Le domande dei giornalisti hanno però messo in dubbio questa ipotesi e, di fronte ad alcune esitazioni nelle repliche di Christine Lagarde, le borse europee hanno reagito puntando immediatamente verso il basso e i tassi di interesse attesi si sono mossi con altrettanta rapidità nella direzione opposta, spingendo verso l’alto, come insegna la teoria della struttura per scadenze, anche i livelli dei tassi a lunga.
I giorni successivi al meeting del 3 febbraio
Con una massiccia discesa in campo nei giorni successivi, a partire dall’audizione di Lagarde al Parlamento europeo il 6 febbraio la Bce ha cercato di rettificare il messaggio recepito dai mercati.
Mentre la Bce cercava di rettificare il tiro, si sono espressi anche i vertici di diverse banche centrali nazionali appartenenti all’Eurosistema con dichiarazioni sul futuro dei tassi di interesse nell’Eurozona non in linea con la visione ufficiale della Bce, contribuendo ad accrescere la confusione in un momento già di per sé molto incerto per l’aggravarsi delle tensioni geopolitiche.
A questo punto, non resta che attendere la prossima riunione del Consiglio direttivo, prevista per il 10 marzo, con la speranza che, sulla base dei dati che nel frattempo si renderanno disponibili, vengano meglio definiti gli orientamenti che la Bce intende perseguire nel corso del 2022, anche alla luce della sfavorevole evoluzione del quadro geopolitico.
I problemi posti dall’evoluzione in atto sui mercati finanziari
Una cosa si può dire con certezza: i tassi di interesse, rimasti fermi su livelli molto bassi, hanno ormai ripreso a crescere.

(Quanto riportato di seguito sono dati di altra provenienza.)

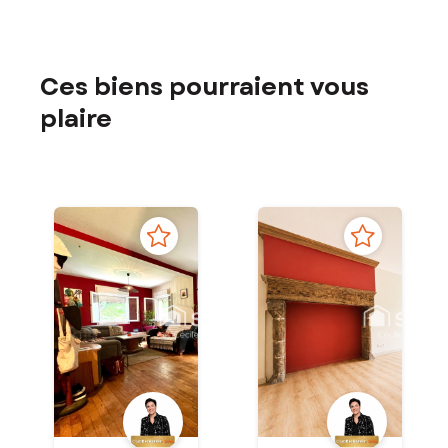
Ces biens pourraient vous
plaire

Il fenomeno è più intenso nei paesi anglosassoni e per ora riguarda un po’ meno i paesi dell’Eurozona.
In questo articolo ci siamo imposti di guardare pochi dati. Ne prendiamo in considerazione solo uno: il valore del rendimento del Btp italiano a 10 anni, che in questi ultimi giorni ha raggiunto quasi il 2 per cento per la prima volta dal maggio 2020.
Per un paese con un debito pubblico elevato come l’Italia scatta un campanello d’allarme che deve indurre all’azione. Lungo quali linee? Non le possiamo esaminare in questa occasione, ma un primo passo potrebbe essere la creazione di un’Agenzia europea del debito (discussa su questo sito qui e qui).